RECORDS TO PROCESS:
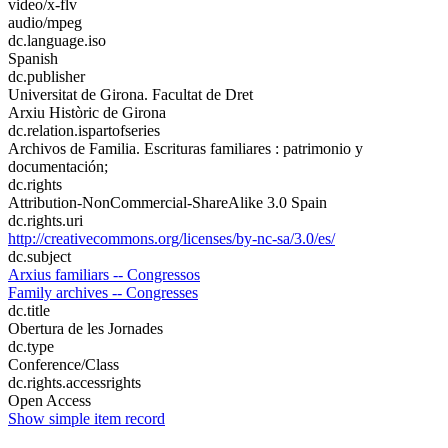
video/x-flv
audio/mpeg
dc.language.iso
Spanish
dc.publisher
Universitat de Girona. Facultat de Dret
Arxiu Històric de Girona
dc.relation.ispartofseries
Archivos de Familia. Escrituras familiares : patrimonio y
documentación;
dc.rights
Attribution-NonCommercial-ShareAlike 3.0 Spain
dc.rights.uri
http://creativecommons.org/licenses/by-nc-sa/3.0/es/
dc.subject
Arxius familiars -- Congressos
Family archives -- Congresses
dc.title
Obertura de les Jornades
dc.type
Conference/Class
dc.rights.accessrights
Open Access
Show simple item record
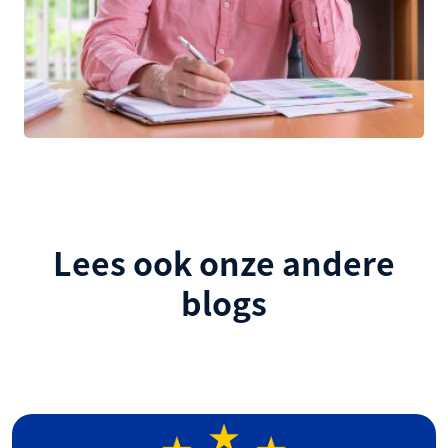
Lees ook onze andere
blogs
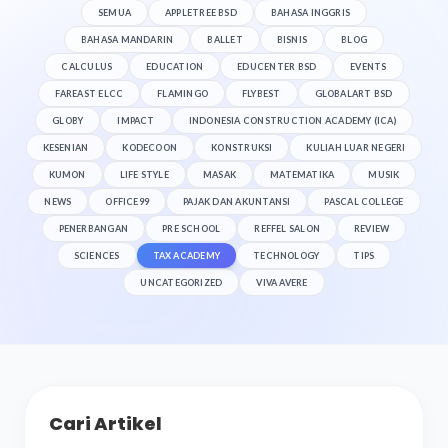
SEMUA
APPLETREE BSD
BAHASA INGGRIS
BAHASA MANDARIN
BALLET
BISNIS
BLOG
CALCULUS
EDUCATION
EDUCENTER BSD
EVENTS
FAREAST ELCC
FLAMINGO
FLYBEST
GLOBALART BSD
GLOBY
IMPACT
INDONESIA CONSTRUCTION ACADEMY (ICA)
KESENIAN
KODECOON
KONSTRUKSI
KULIAH LUAR NEGERI
KUMON
LIFE STYLE
MASAK
MATEMATIKA
MUSIK
NEWS
OFFICE99
PAJAK DAN AKUNTANSI
PASCAL COLLEGE
PENERBANGAN
PRE SCHOOL
REFFEL SALON
REVIEW
SCIENCES
TAX ACADEMY
TECHNOLOGY
TIPS
UNCATEGORIZED
VIVA AVERE
Cari Artikel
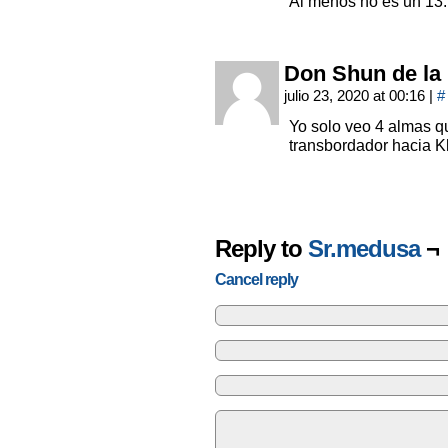
Al menos no es un 13.
Don Shun de la
julio 23, 2020 at 00:16
|
#
Yo solo veo 4 almas q
transbordador hacia K
Reply to
Sr.medusa
¬
Cancel reply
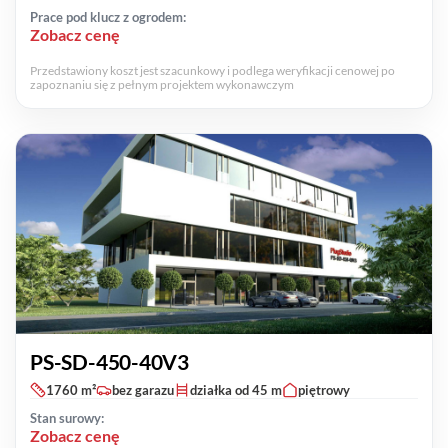
Prace pod klucz z ogrodem:
Zobacz cenę
Przedstawiony koszt jest szacunkowy i podlega weryfikacji cenowej po
zapoznaniu się z pełnym projektem wykonawczym
PS-SD-450-40V3
1760 m²
bez garazu
działka od 45 m
piętrowy
Stan surowy:
Zobacz cenę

WORK INSTRUCTION: For this exercise, copy every line of the data that holds "ACADEMY".

RESPONSE TO THE EXERCISE:
INDONESIA CONSTRUCTION ACADEMY (ICA)
TAX ACADEMY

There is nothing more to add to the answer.